File SizePlatform CompatibilityNotes
≤ 100MiBCan be uploaded via any means
100MiB - 256MiBMust be uploaded over SFTP or rsync
> 256MiBMust be hosted via 3rd-party CDN

CDNs

We recommend using a CDN like Amazon S3 as a cost-effective file serving solution that allows uploads directly to S3 from your site without using Pantheon as an intermediary if you are distributing large binaries or hosting big media files.

You cannot upload files over 100MiB through the CMS even when using an external CDN to host files. You can upload these files directly to the CDN. Refer to Amazon's documentation for uploading to an S3 bucket for more information.

You can also refer to our documentation for Drupal and WordPress for more information about integrating S3 with your Pantheon site.

Upload Speed

Uploading large files over a slow local internet connection can cause the process to hit our Connection Timeout of 59 seconds. For example, a 10MiB file uploaded on a 2Mbps connection may take too long and fail. You can use an upload time calculator like this one to help determine if your local internet connection is impeding file uploads to Pantheon.

Media and Email

Refer to the Media and Email section of the Platform Considerations guide for more information on support for large media and email files.
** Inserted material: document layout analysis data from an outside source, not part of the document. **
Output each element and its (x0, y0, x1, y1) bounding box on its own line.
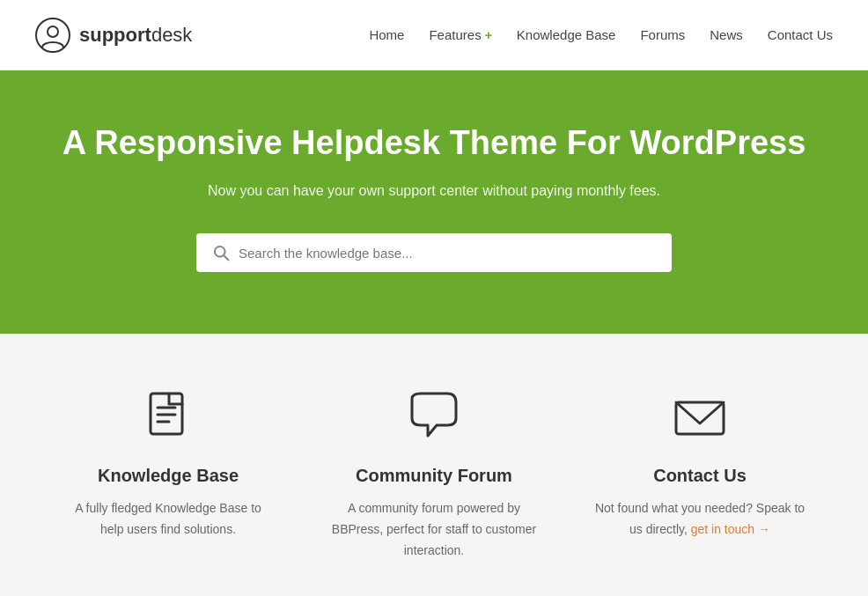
contact-us-icon (593, 386, 806, 448)
hero-section: A Responsive Helpdesk Theme For WordPres… (0, 70, 868, 334)
hero-heading: A Responsive Helpdesk Theme For WordPres… (35, 123, 833, 164)
nav-news[interactable]: News (710, 27, 743, 42)
get-in-touch-link[interactable]: get in touch → (691, 522, 770, 536)
svg-point-0 (36, 18, 70, 52)
nav-home[interactable]: Home (369, 27, 404, 42)
feature-contact-us: Contact Us Not found what you needed? Sp… (567, 386, 833, 561)
feature-contact-us-desc: Not found what you needed? Speak to us d… (593, 498, 806, 541)
feature-contact-us-title: Contact Us (593, 466, 806, 486)
feature-community-forum-desc: A community forum powered by BBPress, pe… (327, 498, 541, 561)
nav-contact-us[interactable]: Contact Us (768, 27, 833, 42)
community-forum-icon (327, 386, 541, 448)
site-header: supportdesk Home Features + Knowledge Ba… (0, 0, 868, 70)
feature-knowledge-base: Knowledge Base A fully fledged Knowledge… (35, 386, 301, 561)
knowledge-base-icon (62, 386, 275, 448)
logo-text: supportdesk (79, 24, 192, 47)
feature-community-forum-title: Community Forum (327, 466, 541, 486)
feature-community-forum: Community Forum A community forum powere… (301, 386, 567, 561)
main-nav: Home Features + Knowledge Base Forums Ne… (369, 27, 833, 42)
search-bar (196, 233, 672, 272)
feature-knowledge-base-desc: A fully fledged Knowledge Base to help u… (62, 498, 275, 541)
nav-forums[interactable]: Forums (640, 27, 685, 42)
svg-line-3 (224, 256, 228, 261)
search-input[interactable] (239, 246, 656, 261)
feature-knowledge-base-title: Knowledge Base (62, 466, 275, 486)
logo[interactable]: supportdesk (35, 18, 192, 53)
features-section: Knowledge Base A fully fledged Knowledge… (0, 334, 868, 596)
search-icon (212, 244, 230, 261)
logo-icon (35, 18, 70, 53)
nav-features[interactable]: Features + (429, 27, 491, 42)
hero-subheading: Now you can have your own support center… (35, 180, 833, 202)
svg-point-1 (48, 26, 58, 37)
nav-knowledge-base[interactable]: Knowledge Base (517, 27, 616, 42)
Large (>100GiB) File Backups

Large backups take longer, use more resources, and have a higher likelihood of failing. A 100GiB compressed tarball is not a convenient solution. Sites with footprints over 200GiB or two million files cannot be backed up for this reason (although code and database are backed up as normal).

Despite the lack of backups, file content is highly durable and stored on multiple servers.